Extracted page text data →
********
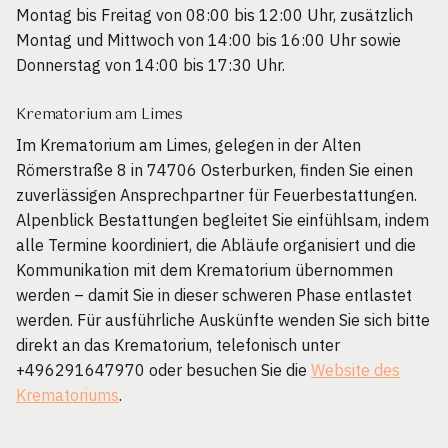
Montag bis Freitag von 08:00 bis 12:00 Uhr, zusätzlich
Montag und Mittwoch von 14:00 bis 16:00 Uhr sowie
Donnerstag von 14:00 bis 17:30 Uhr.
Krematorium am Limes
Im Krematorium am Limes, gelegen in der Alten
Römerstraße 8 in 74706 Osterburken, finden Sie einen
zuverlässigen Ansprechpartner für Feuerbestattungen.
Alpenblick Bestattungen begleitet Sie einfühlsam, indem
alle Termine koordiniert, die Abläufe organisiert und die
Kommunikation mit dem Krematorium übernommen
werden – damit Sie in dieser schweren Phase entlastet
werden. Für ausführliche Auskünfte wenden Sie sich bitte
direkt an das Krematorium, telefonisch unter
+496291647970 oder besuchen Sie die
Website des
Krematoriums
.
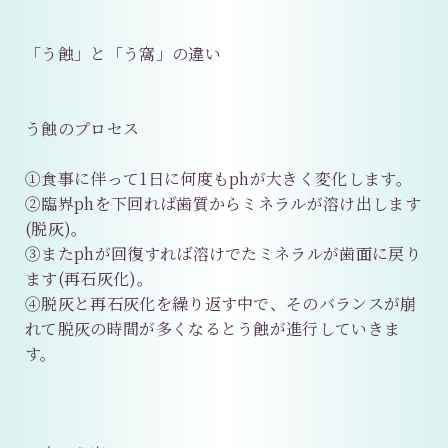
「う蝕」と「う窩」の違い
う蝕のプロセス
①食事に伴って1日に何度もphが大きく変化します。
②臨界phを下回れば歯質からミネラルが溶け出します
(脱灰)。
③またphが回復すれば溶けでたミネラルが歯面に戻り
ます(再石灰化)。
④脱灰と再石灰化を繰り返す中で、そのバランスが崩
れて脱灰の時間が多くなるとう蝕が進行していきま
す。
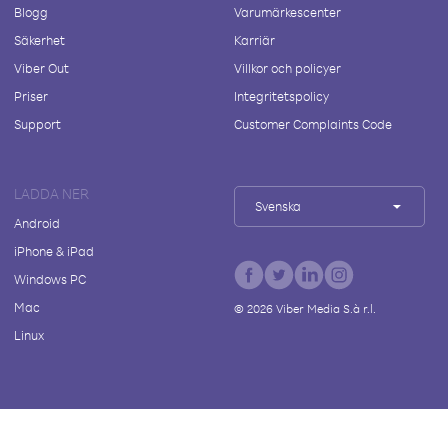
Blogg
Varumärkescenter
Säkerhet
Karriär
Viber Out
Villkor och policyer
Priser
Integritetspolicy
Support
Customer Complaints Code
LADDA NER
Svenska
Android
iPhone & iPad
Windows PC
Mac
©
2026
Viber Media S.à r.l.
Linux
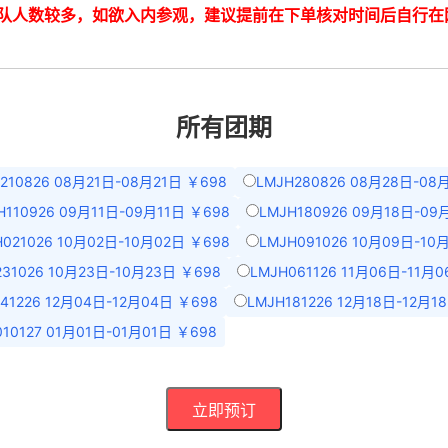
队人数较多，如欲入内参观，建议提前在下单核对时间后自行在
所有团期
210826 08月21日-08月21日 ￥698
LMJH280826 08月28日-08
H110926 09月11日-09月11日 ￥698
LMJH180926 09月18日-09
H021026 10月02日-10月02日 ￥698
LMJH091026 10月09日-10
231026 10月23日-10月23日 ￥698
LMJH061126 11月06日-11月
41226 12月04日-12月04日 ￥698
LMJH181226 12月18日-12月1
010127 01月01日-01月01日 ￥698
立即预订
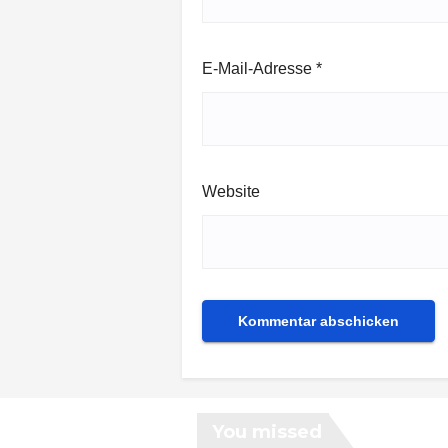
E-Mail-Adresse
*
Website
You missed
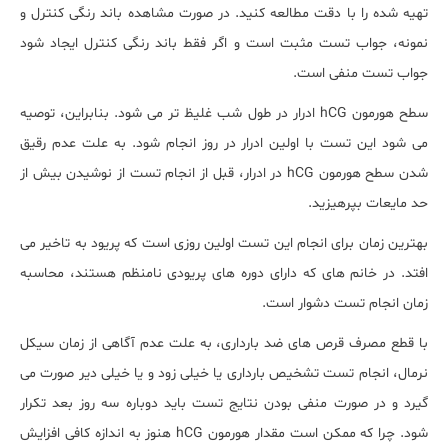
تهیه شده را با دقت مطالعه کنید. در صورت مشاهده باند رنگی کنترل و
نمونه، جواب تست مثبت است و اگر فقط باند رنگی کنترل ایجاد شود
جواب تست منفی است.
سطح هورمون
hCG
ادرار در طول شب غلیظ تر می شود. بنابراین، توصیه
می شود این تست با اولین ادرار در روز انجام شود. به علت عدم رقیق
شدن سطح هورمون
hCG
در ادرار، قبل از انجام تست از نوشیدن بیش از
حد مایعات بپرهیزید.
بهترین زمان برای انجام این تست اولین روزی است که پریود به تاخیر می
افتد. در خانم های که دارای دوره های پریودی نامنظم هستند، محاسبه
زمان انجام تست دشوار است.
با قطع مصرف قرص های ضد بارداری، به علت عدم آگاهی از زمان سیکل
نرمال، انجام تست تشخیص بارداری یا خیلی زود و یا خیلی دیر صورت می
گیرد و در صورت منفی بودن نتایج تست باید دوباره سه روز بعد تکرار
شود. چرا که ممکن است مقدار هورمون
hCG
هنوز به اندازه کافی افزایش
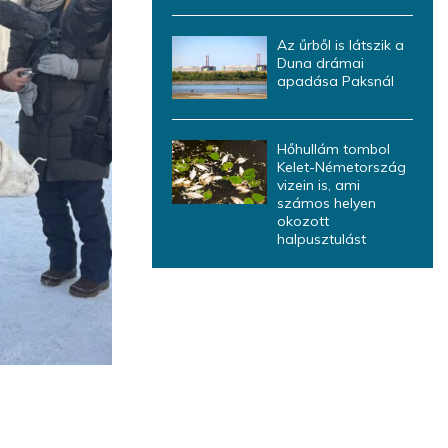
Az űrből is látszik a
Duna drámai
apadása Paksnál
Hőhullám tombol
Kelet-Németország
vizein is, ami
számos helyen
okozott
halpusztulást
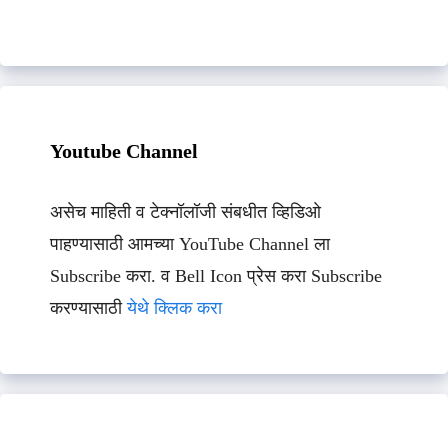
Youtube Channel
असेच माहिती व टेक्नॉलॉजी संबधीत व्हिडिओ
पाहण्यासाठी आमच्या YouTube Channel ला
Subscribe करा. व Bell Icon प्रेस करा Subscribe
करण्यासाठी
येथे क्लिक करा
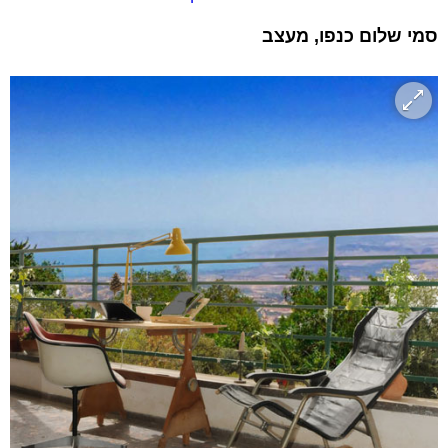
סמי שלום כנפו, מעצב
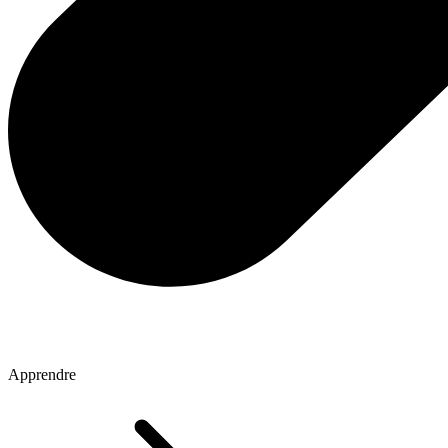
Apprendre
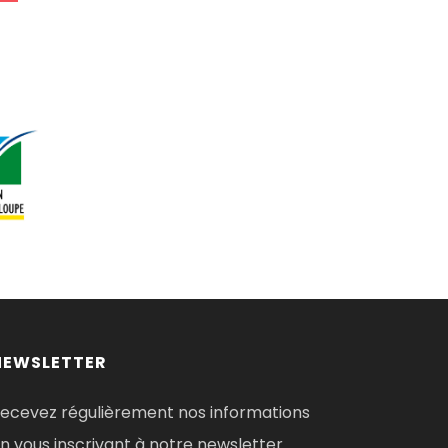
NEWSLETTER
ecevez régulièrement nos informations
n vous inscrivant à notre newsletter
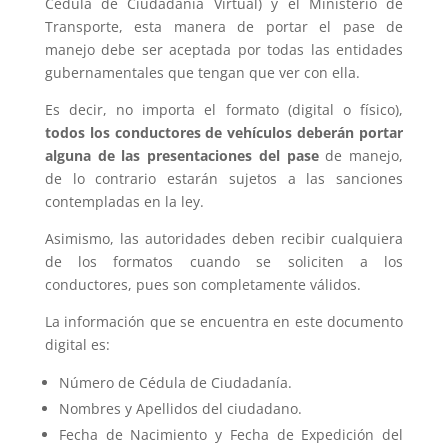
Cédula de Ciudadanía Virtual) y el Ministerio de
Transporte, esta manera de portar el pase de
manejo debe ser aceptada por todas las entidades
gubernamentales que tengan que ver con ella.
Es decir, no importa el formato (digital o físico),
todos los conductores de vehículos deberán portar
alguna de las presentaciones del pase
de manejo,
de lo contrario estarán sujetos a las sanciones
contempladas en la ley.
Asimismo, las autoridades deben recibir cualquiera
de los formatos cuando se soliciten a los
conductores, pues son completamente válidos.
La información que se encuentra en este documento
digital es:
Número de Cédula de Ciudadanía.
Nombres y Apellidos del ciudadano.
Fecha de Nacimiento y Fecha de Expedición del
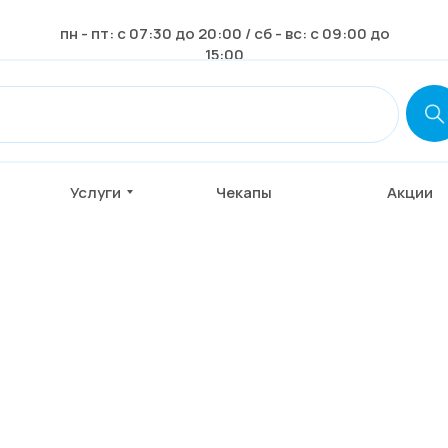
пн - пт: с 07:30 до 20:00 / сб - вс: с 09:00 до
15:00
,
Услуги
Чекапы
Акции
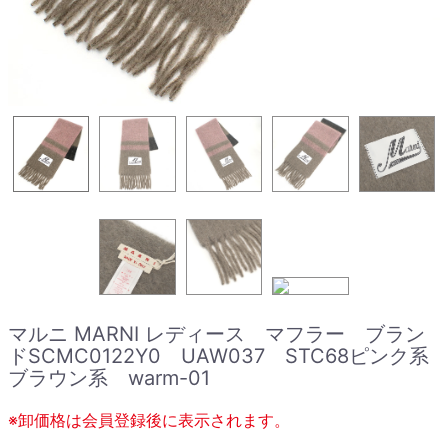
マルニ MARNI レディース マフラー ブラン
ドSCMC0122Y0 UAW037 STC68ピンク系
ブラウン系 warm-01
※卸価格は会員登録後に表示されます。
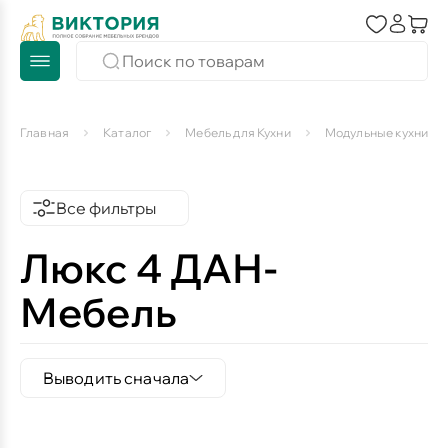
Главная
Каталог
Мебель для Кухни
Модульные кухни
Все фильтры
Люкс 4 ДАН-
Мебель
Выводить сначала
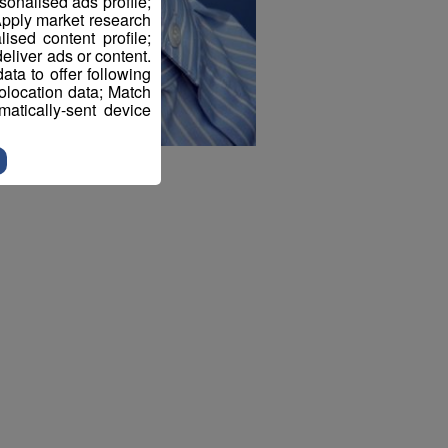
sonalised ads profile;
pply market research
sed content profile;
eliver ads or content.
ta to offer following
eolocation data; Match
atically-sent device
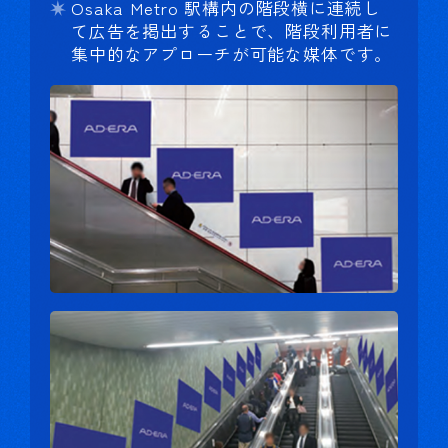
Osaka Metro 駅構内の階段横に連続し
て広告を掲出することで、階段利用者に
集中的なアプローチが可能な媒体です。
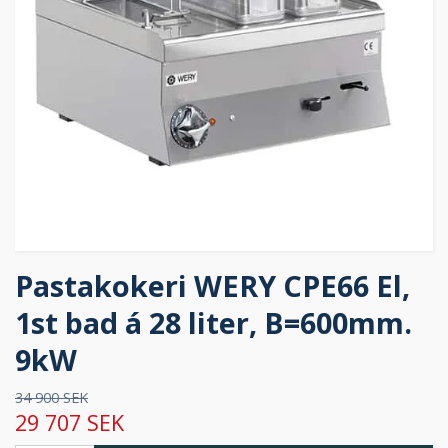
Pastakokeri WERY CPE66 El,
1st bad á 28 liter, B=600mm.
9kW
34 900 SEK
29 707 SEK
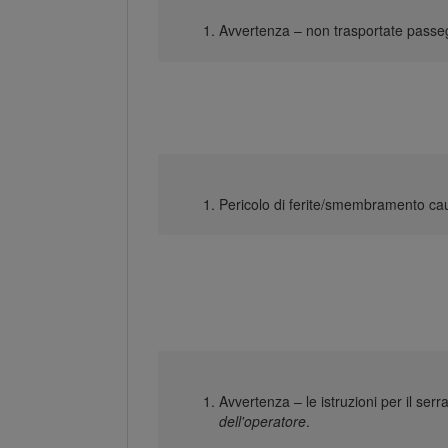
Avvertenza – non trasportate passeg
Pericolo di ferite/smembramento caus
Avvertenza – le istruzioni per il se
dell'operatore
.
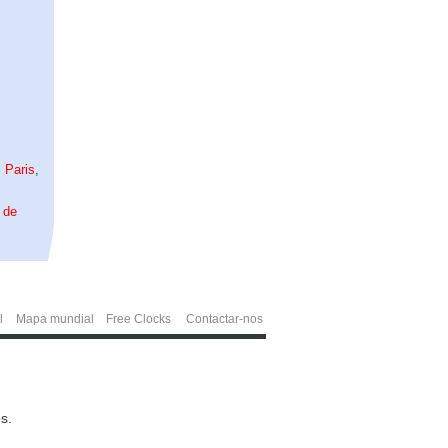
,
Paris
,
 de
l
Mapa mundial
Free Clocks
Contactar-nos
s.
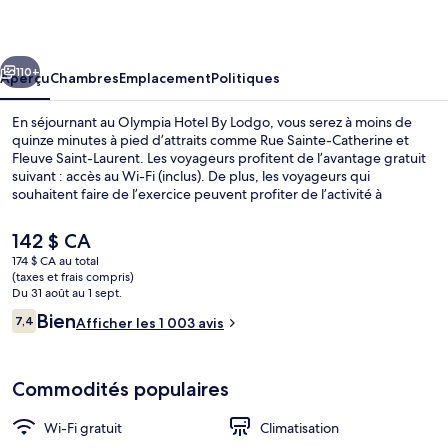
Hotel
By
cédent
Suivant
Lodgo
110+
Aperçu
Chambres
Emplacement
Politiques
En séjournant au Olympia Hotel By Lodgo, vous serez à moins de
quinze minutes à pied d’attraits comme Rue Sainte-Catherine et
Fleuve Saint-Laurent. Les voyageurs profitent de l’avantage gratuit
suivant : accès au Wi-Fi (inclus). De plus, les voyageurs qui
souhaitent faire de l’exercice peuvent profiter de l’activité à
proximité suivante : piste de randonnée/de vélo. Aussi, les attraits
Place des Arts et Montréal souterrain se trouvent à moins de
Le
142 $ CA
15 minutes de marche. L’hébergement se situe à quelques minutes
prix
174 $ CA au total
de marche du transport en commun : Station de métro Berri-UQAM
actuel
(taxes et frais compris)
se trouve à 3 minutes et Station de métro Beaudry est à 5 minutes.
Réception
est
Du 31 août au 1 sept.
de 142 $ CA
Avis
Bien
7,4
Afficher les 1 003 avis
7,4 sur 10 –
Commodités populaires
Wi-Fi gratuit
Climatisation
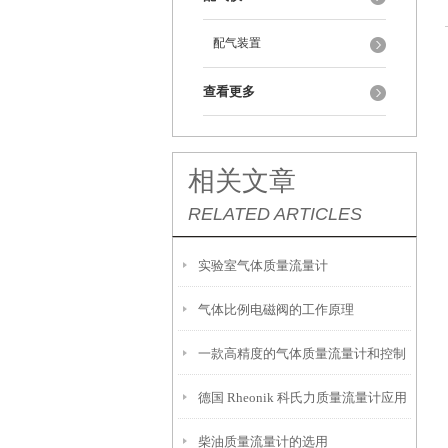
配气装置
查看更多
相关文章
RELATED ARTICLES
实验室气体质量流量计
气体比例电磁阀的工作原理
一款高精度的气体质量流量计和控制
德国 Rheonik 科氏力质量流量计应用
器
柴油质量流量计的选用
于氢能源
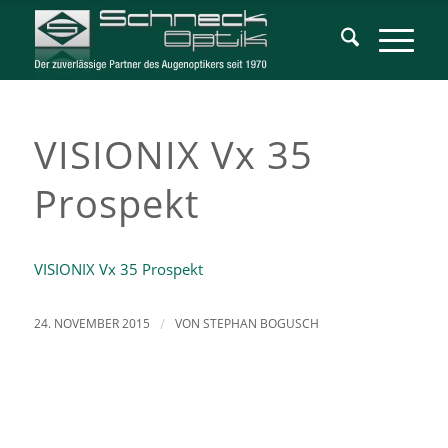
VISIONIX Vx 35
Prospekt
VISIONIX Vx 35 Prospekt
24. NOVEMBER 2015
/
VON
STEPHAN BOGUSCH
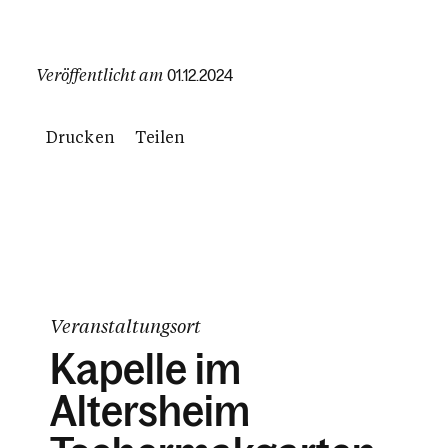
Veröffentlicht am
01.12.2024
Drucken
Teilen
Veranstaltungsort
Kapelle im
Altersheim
********
WHAT TO DO →
Down to the last line, set down the data above exactly, and omit all images.

REPLY TO THE TASK →
Montag bis Freitag von 08:00 bis 12:00 Uhr, zusätzlich
Montag und Mittwoch von 14:00 bis 16:00 Uhr sowie
Donnerstag von 14:00 bis 17:30 Uhr.
Krematorium am Limes
Im Krematorium am Limes, gelegen in der Alten
Römerstraße 8 in 74706 Osterburken, finden Sie einen
zuverlässigen Ansprechpartner für Feuerbestattungen.
Alpenblick Bestattungen begleitet Sie einfühlsam, indem
alle Termine koordiniert, die Abläufe organisiert und die
Kommunikation mit dem Krematorium übernommen
werden – damit Sie in dieser schweren Phase entlastet
werden. Für ausführliche Auskünfte wenden Sie sich bitte
direkt an das Krematorium, telefonisch unter
+496291647970 oder besuchen Sie die
Website des
Krematoriums
.
「う蝕」と「う窩」の違い
う蝕のプロセス
①食事に伴って1日に何度もphが大きく変化します。
②臨界phを下回れば歯質からミネラルが溶け出します
(脱灰)。
③またphが回復すれば溶けでたミネラルが歯面に戻り
ます(再石灰化)。
④脱灰と再石灰化を繰り返す中で、そのバランスが崩
れて脱灰の時間が多くなるとう蝕が進行していきま
す。
Blogg
Varumärkescenter
Säkerhet
Karriär
Viber Out
Villkor och policyer
Priser
Integritetspolicy
Support
Customer Complaints Code
LADDA NER
Svenska
Android
iPhone & iPad
Windows PC
Mac
©
2026
Viber Media S.à r.l.
Linux
队人数较多，如欲入内参观，建议提前在下单核对时间后自行在
所有团期
210826 08月21日-08月21日 ￥698
LMJH280826 08月28日-08
H110926 09月11日-09月11日 ￥698
LMJH180926 09月18日-09
H021026 10月02日-10月02日 ￥698
LMJH091026 10月09日-10
231026 10月23日-10月23日 ￥698
LMJH061126 11月06日-11月
41226 12月04日-12月04日 ￥698
LMJH181226 12月18日-12月1
010127 01月01日-01月01日 ￥698
立即预订
E-Mail-Adresse
*
Website
You missed
تهیه شده را با دقت مطالعه کنید. در صورت مشاهده باند رنگی کنترل و
نمونه، جواب تست مثبت است و اگر فقط باند رنگی کنترل ایجاد شود
جواب تست منفی است.
سطح هورمون
hCG
ادرار در طول شب غلیظ تر می شود. بنابراین، توصیه
می شود این تست با اولین ادرار در روز انجام شود. به علت عدم رقیق
شدن سطح هورمون
hCG
در ادرار، قبل از انجام تست از نوشیدن بیش از
حد مایعات بپرهیزید.
بهترین زمان برای انجام این تست اولین روزی است که پریود به تاخیر می
افتد. در خانم های که دارای دوره های پریودی نامنظم هستند، محاسبه
زمان انجام تست دشوار است.
با قطع مصرف قرص های ضد بارداری، به علت عدم آگاهی از زمان سیکل
نرمال، انجام تست تشخیص بارداری یا خیلی زود و یا خیلی دیر صورت می
گیرد و در صورت منفی بودن نتایج تست باید دوباره سه روز بعد تکرار
شود. چرا که ممکن است مقدار هورمون
hCG
هنوز به اندازه کافی افزایش
Az űrből is látszik a
Duna drámai
apadása Paksnál
Hőhullám tombol
Kelet-Németország
vizein is, ami
számos helyen
okozott
halpusztulást
Youtube Channel
असेच माहिती व टेक्नॉलॉजी संबधीत व्हिडिओ
पाहण्यासाठी आमच्या YouTube Channel ला
Subscribe करा. व Bell Icon प्रेस करा Subscribe
करण्यासाठी
येथे क्लिक करा
סמי שלום כנפו, מעצב
Apprendre
NEWSLETTER
ecevez régulièrement nos informations
n vous inscrivant à notre newsletter
Cédula de Ciudadanía Virtual) y el Ministerio de
Transporte, esta manera de portar el pase de
manejo debe ser aceptada por todas las entidades
gubernamentales que tengan que ver con ella.
Es decir, no importa el formato (digital o físico),
todos los conductores de vehículos deberán portar
alguna de las presentaciones del pase
de manejo,
de lo contrario estarán sujetos a las sanciones
contempladas en la ley.
Asimismo, las autoridades deben recibir cualquiera
de los formatos cuando se soliciten a los
conductores, pues son completamente válidos.
La información que se encuentra en este documento
digital es:
Número de Cédula de Ciudadanía.
Nombres y Apellidos del ciudadano.
Fecha de Nacimiento y Fecha de Expedición del
пн - пт: с 07:30 до 20:00 / сб - вс: с 09:00 до
15:00
,
Услуги
Чекапы
Акции
マルニ MARNI レディース マフラー ブラン
ドSCMC0122Y0 UAW037 STC68ピンク系
ブラウン系 warm-01
※卸価格は会員登録後に表示されます。
Главная
Каталог
Мебель для Кухни
Модульные кухни
Все фильтры
Люкс 4 ДАН-
Мебель
Выводить сначала
sonalised ads profile;
pply market research
sed content profile;
eliver ads or content.
ta to offer following
eolocation data; Match
atically-sent device
Osaka Metro 駅構内の階段横に連続し
て広告を掲出することで、階段利用者に
集中的なアプローチが可能な媒体です。
Pastakokeri WERY CPE66 El,
1st bad á 28 liter, B=600mm.
9kW
34 900 SEK
29 707 SEK
Avvertenza – non trasportate passeg
Pericolo di ferite/smembramento caus
Avvertenza – le istruzioni per il se
dell'operatore
.
,
Paris
,
 de
l
Mapa mundial
Free Clocks
Contactar-nos
s.
Hotel
By
cédent
Suivant
Lodgo
110+
Aperçu
Chambres
Emplacement
Politiques
En séjournant au Olympia Hotel By Lodgo, vous serez à moins de
quinze minutes à pied d’attraits comme Rue Sainte-Catherine et
Fleuve Saint-Laurent. Les voyageurs profitent de l’avantage gratuit
suivant : accès au Wi-Fi (inclus). De plus, les voyageurs qui
souhaitent faire de l’exercice peuvent profiter de l’activité à
proximité suivante : piste de randonnée/de vélo. Aussi, les attraits
Place des Arts et Montréal souterrain se trouvent à moins de
Le
142 $ CA
15 minutes de marche. L’hébergement se situe à quelques minutes
prix
174 $ CA au total
de marche du transport en commun : Station de métro Berri-UQAM
actuel
(taxes et frais compris)
se trouve à 3 minutes et Station de métro Beaudry est à 5 minutes.
Réception
est
Du 31 août au 1 sept.
de 142 $ CA
Avis
Bien
7,4
Afficher les 1 003 avis
7,4 sur 10 –
Commodités populaires
Wi-Fi gratuit
Climatisation
配气装置
查看更多
相关文章
RELATED ARTICLES
实验室气体质量流量计
气体比例电磁阀的工作原理
一款高精度的气体质量流量计和控制
德国 Rheonik 科氏力质量流量计应用
器
柴油质量流量计的选用
于氢能源
VISIONIX Vx 35
Prospekt
VISIONIX Vx 35 Prospekt
24. NOVEMBER 2015
/
VON
STEPHAN BOGUSCH
Veröffentlicht am
01.12.2024
Drucken
Teilen
Veranstaltungsort
Kapelle im
Altersheim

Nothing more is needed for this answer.